Matched case-control study.
Midwestern tertiary care hospital.
Cases (n = 298) were patients with a positive urine culture obtained > 48 hours after admission and a blood culture obtained within 14 days of the urine culture which grew the same organism. Controls (n = 667), selected by incidence density sampling, included patients with a positive urine culture who were at risk for BSI but did not develop one.
Conditional logistic regression and classification and regression tree (CART) analyses.
The most frequently isolated microorganisms which spread from the urinary tract to the bloodstream were Enterococcus sp. Independent risk factors included neutropenia (OR = 10.99, 95% CI: 5.78–20.88), renal disease (OR = 2.96, 95% CI: 1.98–4.41) and male sex (OR = 2.18, 95% CI: 1.52–3.12). The probability of developing a urinary tract-related BSI among neutropenic patients was 70%. Receipt of immunosuppressants (OR = 1.53, 95% CI: 1.04–2.25), insulin (OR=4.82, 95% CI: 2.52–9.21) and antibacterials (OR = 0.66, 95% CI: 0.44–0.97) also significantly altered risk.
The heightened risk of urinary tract-related BSI associated with several comorbid conditions suggests that the management of nosocomial bacteriuria may benefit from tailoring to certain patient subgroups. Consideration of time-dependent risk factors such as medications may also help guide clinical decisions in reducing BSI.

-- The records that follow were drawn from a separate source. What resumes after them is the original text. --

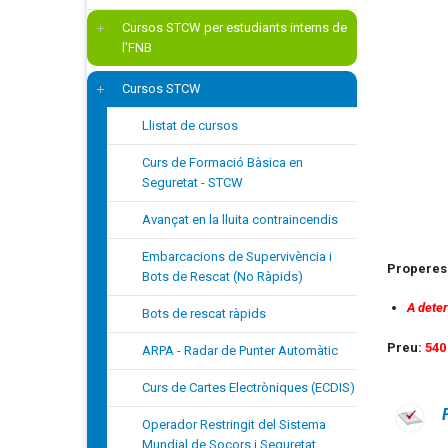
Cursos STCW per estudiants interns de
l'FNB
Cursos STCW
Llistat de cursos
Curs de Formació Bàsica en
Seguretat - STCW
Avançat en la lluita contraincendis
Embarcacions de Supervivència i
Properes 
Bots de Rescat (No Ràpids)
A dete
Bots de rescat ràpids
Preu:
540
ARPA - Radar de Punter Automàtic
Curs de Cartes Electròniques (ECDIS)
Operador Restringit del Sistema
Mundial de Socors i Seguretat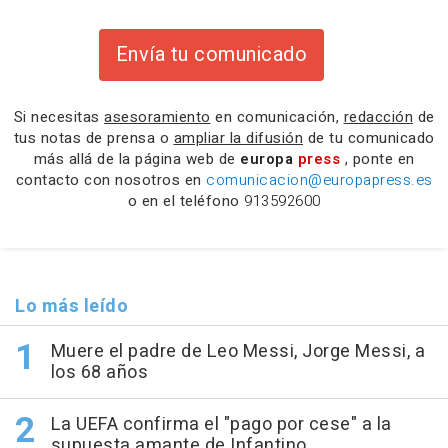
Envía tu comunicado
Si necesitas
asesoramiento
en comunicación,
redacción
de
tus notas de prensa o
ampliar la difusión
de tu comunicado
más allá de la página web de
europa
press
, ponte en
contacto con nosotros en
comunicacion@europapress.es
o en el teléfono
913592600
Lo más leído
Muere el padre de Leo Messi, Jorge Messi, a
los 68 años
La UEFA confirma el "pago por cese" a la
supuesta amante de Infantino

Urinary tract infection (UTI) is the most frequent healthcare-associated infection in the United States (US).1 Although bloodstream infection (BSI) secondary to healthcare-associated UTI occurs in only 1–4 % of cases,2 mortality rates among patients with urinary tract-related BSI may be as high as 33%.3 The economic consequences of treating urinary tract-related BSI are also sizeable. A previous economic analysis estimated that each episode of BSI originating from a urinary tract source is expected to cost at least an additional $2,836 2 (equivalent to $3,744 per episode after inflation adjustment to 2011). Despite recent renewed interest in healthcare-associated UTI, in part due to the decision by the Centers for Medicare and Medicaid Services (CMS) to no longer reimburse hospitals for catheter-associated UTI not present upon admission,4 surprisingly little is known about the epidemiology of nosocomial urinary tract-related BSI.

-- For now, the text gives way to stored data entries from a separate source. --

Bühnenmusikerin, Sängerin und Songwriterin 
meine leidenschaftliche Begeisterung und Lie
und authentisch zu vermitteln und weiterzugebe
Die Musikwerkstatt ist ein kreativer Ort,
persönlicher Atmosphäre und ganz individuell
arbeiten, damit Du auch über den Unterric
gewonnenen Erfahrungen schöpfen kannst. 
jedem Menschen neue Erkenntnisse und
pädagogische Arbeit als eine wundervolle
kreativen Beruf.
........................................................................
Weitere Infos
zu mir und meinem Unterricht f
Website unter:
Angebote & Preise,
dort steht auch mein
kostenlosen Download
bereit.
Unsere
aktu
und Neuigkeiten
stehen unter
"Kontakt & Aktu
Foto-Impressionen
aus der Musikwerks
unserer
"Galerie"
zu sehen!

Previously identified risk factors include age,2,5 male sex,2,6 indwelling urethral catheters,5,7 obstructive urologic disease,5 immunosuppressant therapy,2 malignancy,2 elevated serum creatinine,8 low serum albumin,8 diabetes mellitus,2,8 and cigarette use.2 However, these findings are limited due to a paucity of studies investigating potential predictors for urinary tract-related BSI. Elucidating potential predictors of nosocomial urinary tract-related BSI could help define proper infection control practices and enhance the safety of hospitalized patients. We therefore conducted a matched case-control study on adult patients hospitalized in the University of Michigan Medical Center from 1 January 2000 through 30 September 2008 to examine both previously identified and novel risk factors that may alter the risk of urinary tract-related BSI.
The University of Michigan Medical Center is a tertiary referral center located in southeastern Michigan with more than 800 beds and 99 intensive care unit (ICU) beds. This study was approved by the University of Michigan Health System Institutional Review Board.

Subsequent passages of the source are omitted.